**AIM OF THE TASK:** When you restate the entries that follow, keep every word exactly and drop the pictures.

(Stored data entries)

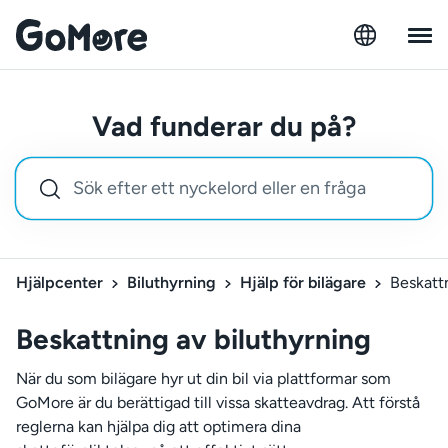
Vad funderar du på?
Hjälpcenter
Biluthyrning
Hjälp för bilägare
Beskattn
Beskattning av biluthyrning
När du som bilägare hyr ut din bil via plattformar som
GoMore är du berättigad till vissa skatteavdrag. Att förstå
reglerna kan hjälpa dig att optimera dina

**FINAL ANSWER:**
Vad funderar du på?
Hjälpcenter
Biluthyrning
Hjälp för bilägare
Beskattn
Beskattning av biluthyrning
När du som bilägare hyr ut din bil via plattformar som
GoMore är du berättigad till vissa skatteavdrag. Att förstå
reglerna kan hjälpa dig att optimera dina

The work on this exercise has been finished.